Comme si cette troisième victoire ne suffisait pas, le Scandinave a officialisé dans l’heure un engagement « à vie » avec Lidl-Trek. « Gagner en rose est déjà fou, signer pour l’avenir le même jour l’est encore plus, » confiait-il, encore haletant, sur la Piazza San Pietro Caveoso. Demain, prévient-il, « direction Naples : j’y ai déjà levé les bras, et l’équipe reprendra le plan habituel — contrôler, évaluer, et si les jambes le permettent, tenter le quadruplé. »
Étape 6 : Naples attend son sprint, les échappées y croient à peine
Quatre cent cinquante kilomètres avalés en cinq jours, et voici le plus long morceau de la première semaine : 225 km entre Potenza et le bord de mer napolitain. Sur le papier, 2 600 mètres de dénivelé semblent promettre du mouvement ; dans la réalité, 2 400 d’entre eux sont concentrés dans la première moitié. Passé le Vallico Monte Carruozzo (près de vingt kilomètres à 3,8 %), la route perd ses griffes et s’étire jusqu’au Vésuve comme une interminable autoroute provinciale. Tout indique donc un duel entre trains de sprinteurs plus qu’un festival d’alpinistes opportunistes.

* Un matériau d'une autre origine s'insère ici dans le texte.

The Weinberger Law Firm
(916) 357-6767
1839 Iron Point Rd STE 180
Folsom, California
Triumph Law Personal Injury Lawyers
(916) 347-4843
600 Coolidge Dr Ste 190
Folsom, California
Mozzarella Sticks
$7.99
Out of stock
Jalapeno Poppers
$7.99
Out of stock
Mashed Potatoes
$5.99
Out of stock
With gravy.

Les équipes de grosses cuisses – Visma pour Olav Kooij, Alpecin pour Kaden Groves, Lidl-Trek pour Pedersen, Decathlon-AG2R pour Sam Bennett – verrouilleront à distance toute tentative trop insistante. Quelques chasseurs de la Maglia Azzurra (on pense au Belge Moniquet, déjà frustré la veille) pourraient s’annoncer sur la longue montée d’ouverture, mais leur marge de manœuvre restera comptée : le vent sera faible, de face dans la dernière ligne droite, et la pluie ne doit s’inviter qu’en soirée.

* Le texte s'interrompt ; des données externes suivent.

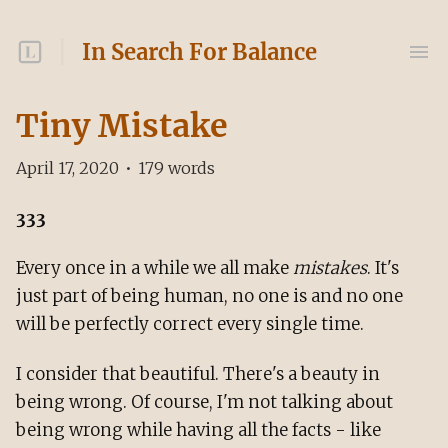
In Search For Balance
Tiny Mistake
April 17, 2020
•
179
words
333
Every once in a while we all make
mistakes
. It's
just part of being human, no one is and no one
will be perfectly correct every single time.
I consider that beautiful. There's a beauty in
being wrong. Of course, I'm not talking about
being wrong while having all the facts - like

L’entrée dans Naples n’est pas totalement dénuée de pièges : rails de tram à six kilomètres, pavés brefs à 2 km, puis deux larges courbes avant une voie royale de 800 mètres. Rien d’assez technique pour troubler un train bien huilé ; tout pour favoriser la puissance pure. Dans cet exercice, Kooij demeure la référence absolue depuis un an. Son compatriote Edoardo Affini l’a replacé au centimètre près à Lecce ; si le scénario se répète, la Maglia Ciclamino pourrait changer d’épaules. Pedersen, plus complet que véloce, comptera davantage sur la confusion qu’il est parfois capable de provoquer à l’amorce des 200 mètres. Groves, très régulier, et Bennett, revigoré, restent des jokers crédibles. On n’oubliera pas non plus Casper van Uden, cueilleur opportuniste du premier sprint albanais.
À surveiller : le sprint intermédiaire perché sur les pentes du Carruozzo. Pedersen y trouvera peut-être les points nécessaires pour repousser Kooij au classement du maillot mauve, tandis que les équipes de grimpeurs laisseront filtrer un baroudeur pour grappiller les derniers points de la montagne. Ensuite, place à une longue procession, certes monotone pour le téléspectateur, mais potentiellement décisive pour un Giro qui, derrière le rose de Pedersen, cherche encore ses hiérarchies définitives.
La baie de Naples n’attend plus que le crépitement des hélicoptères et le rugissement du peloton. Vers 17 h 15, les sprinteurs devraient en découdre devant le Castel dell’Ovo ; à eux de prouver que, même au lendemain d’une étape usante, la vitesse reste la reine de ce début de Tour d’Italie.